First, we stopped at a local deli to purchase reckless quantities of sausage and sauerkraut, which we then deposited back at the house. We sometimes have trouble getting friends to join us for dinner, but with George as bait it was simply effortless.
And then we three did trek to the Distillery Historic District, for much touring of the new gallery spaces, brewery and shops. It was quite fantastic, and I hope to get back there at some point when it's less crowded. The brewery actually already has its wares available at the LCBO — there was some tension with Brewers' Retail that I don't fully understand — in the form of half-sized bottles of Original Organic; perfect for breakfast.
I only burned the sausages a little — it is well past time that I retire the ceramic blocks, and perhaps the whole grill, because the uneven heat and the flare-ups are really getting out of hand — and they tasted just fine. The $10 worth of gourmet mustard that I couldn't resist buying at St. Lawrence Market didn't hurt either, I have to say.
George and some other people who I thought were my friends have planned a hiking trip in the Pyrenees for the end of June, and I managed to strong-guilt-arm-trip George into a half-hearted invitation. Tyla thinks that my knees aren't up to it, but that has historically not been a major factor in my decision-making.
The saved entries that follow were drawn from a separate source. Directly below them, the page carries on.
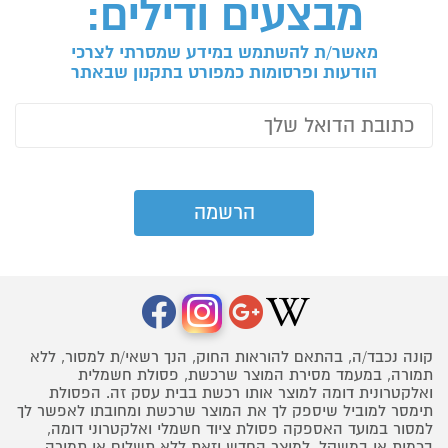
מבצעים ודילים:
מאשר/ת להשתמש במידע שמסרתי לצרכי
הודעות ופרסומות כמפורט בתקנון שבאתר
קונה נכבד/ה, בהתאם להוראות החוק, הנך רשאי/ת למסור, ללא
תמורה, במעמד מסירת המוצר שרכשת, פסולת חשמלית
ואלקטרונית דומה למוצר אותו רכשת בבית עסק זה. הפסולת
תימסר למוביל שיספק לך את המוצר שרכשת ומחובתו לאפשר לך
למסור במועד האספקה פסולת ציוד חשמלי ואלקטרוני דומה,
בכמות או במשקל, למוצר החדש וזאת ללא תשלום או תמורה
Many thanks to Beltzner and Asa and Deanna and others who sent their support and helpful scar-prevention suggestions. I'm bewildered, pleasantly, by the number of people who care, even without having to wake up next to my scabby mess every morning. On their collective advice, and based on clear recollections of what I did as a child every time I had inside parts that tried to get outside, I'd been keeping out of the sun and slathering on the Polysporin. (Some of this advice comes from painful experience: massive surgery incisions and the like. I'm touched, and feel perhaps a little bit wasteful, as though I were having Richard Holbrooke explain the I-cut-you-choose rule to me.) This afternoon, though, there was a wee little problem with one of the servers we host at Velocet — to be specific, rsync developed an utterly insatiable appetite for memory, and munched its way through everything else on our poor little box — so I headed in to supervise a reboot. All went well, and Emily — a frequent and always-welcome visitor who was up to her usual dropping-by tricks — had fetched a fresh George Showman from the nearby bus terminal, so I threw caution to the wind and we walked back to the house.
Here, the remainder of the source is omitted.